Now Predict's five major grantees have formed a new consortium to apply for the US$100 million Stop Spillover grant from USAID. The group includes the One Health Institute at UC Davis; the EcoHealth Alliance; the Wildlife Conservation Society, which runs the Bronx Zoo; the Smithsonian Institution, which manages the National Zoo in Washington; and the Centre for Infection and Immunity at Columbia University in New York.
"I don't know who our competitors are, but I'm sure we've some," said Dr Christine Johnson, associate director of the One Health Institute.
The application process for the Stop Spillover grant was unusually brief, she said. USAID first discussed it with scientists in March as a possible US$50 million grant, then doubled the amount and announced May 1 that applications had to be received by June 1.
The request for applications asked for expertise in known threats like the Ebola, Nipah and Lassa viruses, she said, but it also hinted that the work could be broadened to include emerging threats.

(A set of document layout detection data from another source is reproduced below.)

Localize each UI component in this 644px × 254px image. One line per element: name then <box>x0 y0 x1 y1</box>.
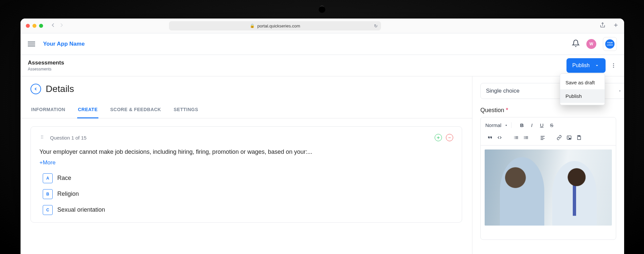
maximize-window-icon[interactable] <box>39 24 43 28</box>
add-question-icon[interactable]: ＋ <box>435 134 442 141</box>
rich-text-editor: Normal B I U S <box>480 117 616 240</box>
question-text: Your employer cannot make job decisions,… <box>39 147 453 157</box>
main-column: Details Information Create Score & Feedb… <box>21 76 472 254</box>
svg-point-16 <box>568 137 569 138</box>
page-crumb-bar: Assessments Assessments Publish Save as … <box>21 55 624 76</box>
lock-icon: 🔒 <box>250 23 255 28</box>
chevron-down-icon <box>618 89 622 93</box>
svg-point-6 <box>41 135 42 136</box>
tab-settings[interactable]: Settings <box>173 102 199 118</box>
answer-option[interactable]: B Religion <box>43 189 453 199</box>
minimize-window-icon[interactable] <box>32 24 36 28</box>
answer-letter: C <box>43 205 53 215</box>
ordered-list-icon[interactable] <box>512 133 520 142</box>
more-actions-icon[interactable] <box>610 60 617 71</box>
question-card: Question 1 of 15 ＋ － Your employer canno… <box>30 126 462 223</box>
underline-icon[interactable]: U <box>537 121 546 129</box>
answer-label: Sexual orientation <box>57 206 105 213</box>
publish-dropdown: Save as draft Publish <box>560 73 605 105</box>
titlebar: 🔒 portal.quickseries.com ↻ <box>21 19 624 33</box>
answer-label: Religion <box>57 190 79 197</box>
content-body: Details Information Create Score & Feedb… <box>21 76 624 254</box>
question-field-label: Question * <box>480 107 616 114</box>
crumb-title: Assessments <box>28 60 64 66</box>
nav-arrows <box>50 22 65 30</box>
back-button[interactable] <box>30 84 41 94</box>
answer-label: Race <box>57 175 71 182</box>
editor-body[interactable] <box>481 146 616 239</box>
url-bar[interactable]: 🔒 portal.quickseries.com ↻ <box>169 21 381 30</box>
share-icon[interactable] <box>600 22 606 29</box>
svg-point-12 <box>524 136 525 137</box>
tab-create[interactable]: Create <box>77 102 98 118</box>
tab-information[interactable]: Information <box>30 102 66 118</box>
browser-window: 🔒 portal.quickseries.com ↻ Your App Name… <box>21 19 624 254</box>
link-icon[interactable] <box>555 133 564 142</box>
save-icon[interactable] <box>575 133 583 142</box>
reload-icon[interactable]: ↻ <box>374 23 378 28</box>
close-window-icon[interactable] <box>26 24 30 28</box>
bell-icon[interactable] <box>572 39 580 49</box>
svg-point-10 <box>41 138 42 139</box>
remove-question-icon[interactable]: － <box>446 134 453 141</box>
svg-point-3 <box>613 63 614 64</box>
svg-point-4 <box>613 65 614 66</box>
chevron-down-icon <box>594 63 600 68</box>
svg-point-13 <box>524 137 525 138</box>
dropdown-publish[interactable]: Publish <box>560 89 605 103</box>
answer-letter: A <box>43 173 53 183</box>
app-name[interactable]: Your App Name <box>43 41 85 47</box>
crumb-subtitle: Assessments <box>28 67 64 71</box>
code-icon[interactable] <box>495 133 504 142</box>
blockquote-icon[interactable] <box>485 133 494 142</box>
expand-more-link[interactable]: +More <box>39 159 453 166</box>
italic-icon[interactable]: I <box>527 121 536 129</box>
format-select[interactable]: Normal <box>485 122 511 128</box>
bold-icon[interactable]: B <box>517 121 526 129</box>
question-counter: Question 1 of 15 <box>50 135 86 141</box>
tab-score[interactable]: Score & Feedback <box>110 102 162 118</box>
page-title: Details <box>46 84 74 94</box>
org-logo[interactable]: YOUR LOGO <box>603 37 617 51</box>
image-icon[interactable] <box>565 133 573 142</box>
tabs: Information Create Score & Feedback Sett… <box>21 102 472 118</box>
details-header: Details <box>21 76 472 102</box>
svg-point-7 <box>42 135 43 136</box>
avatar[interactable]: W <box>586 39 596 49</box>
answer-option[interactable]: A Race <box>43 173 453 183</box>
answer-letter: B <box>43 189 53 199</box>
svg-point-5 <box>613 67 614 68</box>
editor-toolbar: Normal B I U S <box>481 117 616 146</box>
svg-point-9 <box>42 137 43 137</box>
back-icon[interactable] <box>50 22 56 30</box>
titlebar-actions <box>600 22 619 29</box>
strike-icon[interactable]: S <box>547 121 556 129</box>
menu-icon[interactable] <box>28 42 35 46</box>
svg-rect-17 <box>578 136 580 137</box>
dropdown-save-draft[interactable]: Save as draft <box>560 76 605 89</box>
svg-point-11 <box>42 138 43 139</box>
url-text: portal.quickseries.com <box>257 23 300 28</box>
question-image[interactable] <box>485 149 612 226</box>
answer-list: A Race B Religion C Sexual orientation <box>39 173 453 215</box>
svg-point-14 <box>524 138 525 139</box>
window-controls <box>26 24 43 28</box>
publish-button[interactable]: Publish <box>566 58 606 73</box>
forward-icon[interactable] <box>58 22 65 30</box>
drag-handle-icon[interactable] <box>39 134 45 141</box>
unordered-list-icon[interactable] <box>522 133 530 142</box>
answer-option[interactable]: C Sexual orientation <box>43 205 453 215</box>
new-tab-icon[interactable] <box>613 22 619 29</box>
camera-notch <box>320 8 324 12</box>
app-header: Your App Name W YOUR LOGO <box>21 33 624 55</box>
svg-point-8 <box>41 137 42 137</box>
align-icon[interactable] <box>538 133 547 142</box>
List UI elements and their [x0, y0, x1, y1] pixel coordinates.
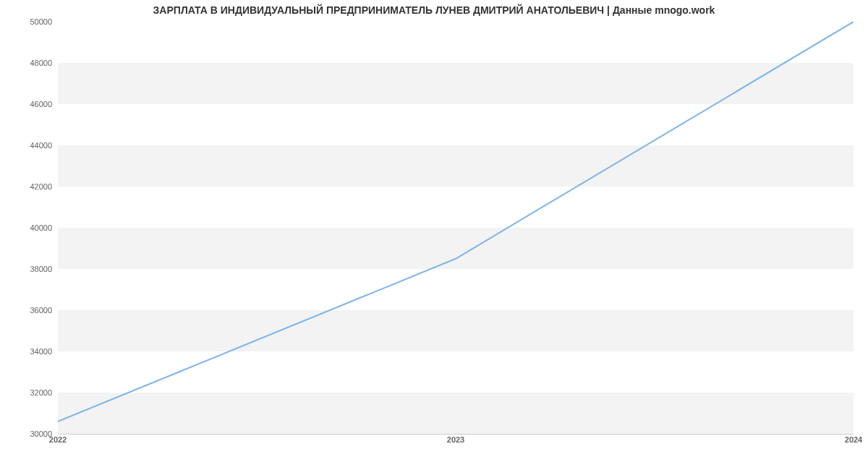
y-tick: 30000 [9, 430, 52, 438]
y-tick: 50000 [9, 17, 52, 26]
plot-area [58, 22, 854, 435]
y-tick: 42000 [9, 182, 52, 191]
series-line [58, 22, 854, 422]
chart-title: ЗАРПЛАТА В ИНДИВИДУАЛЬНЫЙ ПРЕДПРИНИМАТЕЛ… [0, 4, 868, 16]
y-tick: 46000 [9, 100, 52, 108]
salary-chart: ЗАРПЛАТА В ИНДИВИДУАЛЬНЫЙ ПРЕДПРИНИМАТЕЛ… [0, 0, 868, 470]
y-tick: 38000 [9, 265, 52, 273]
x-tick: 2024 [845, 435, 862, 444]
line-layer [58, 22, 854, 434]
x-tick: 2022 [49, 435, 67, 444]
y-tick: 32000 [9, 388, 52, 397]
y-tick: 36000 [9, 306, 52, 315]
y-tick: 48000 [9, 59, 52, 67]
y-tick: 44000 [9, 141, 52, 150]
y-tick: 40000 [9, 223, 52, 232]
x-tick: 2023 [447, 435, 464, 444]
y-tick: 34000 [9, 347, 52, 356]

The agency sought expertise in coronaviruses, filoviruses and other viral "families" that produce novel pathogens.
Mr Carroll said Friday that he had designed Stop Spillover years ago and intended it as a "companion piece" to Predict that would focus on spotting outbreaks of known pathogens while Predict hunted for still-unknown ones.
Predict, he had hoped, would eventually be folded into the Global Virome Project, a multibillion-dollar effort to genetically sequence up to 800,000 potentially dangerous viruses discovered in dozens of animal species.
By making Stop Spillover sound like the revival of Predict,Mr Carroll said, USAID is "trying to create an optic that gets them out of the blowback for ending Predict."
Although Ms Jhunjhunwala said Stop Spillover "is not a revival of Predict, nor a follow-on project," she said it was designed to "implement the scientific gains of Predict to reduce the risk of viral spillover."
In a statement to The New York Times, Mr Biden vowed to restore several of the programmes cut during the Trump administration, including Predict, that might have given the country more warning of an impending pandemic.
"As president, I will prioritise sustained long-term investments that ensure America is strong, resilient and ready in the face of new pandemic threats," Mr Biden said.
Of the current crisis, he said: "It did not have to be this bad. That's the greatest tragedy of all."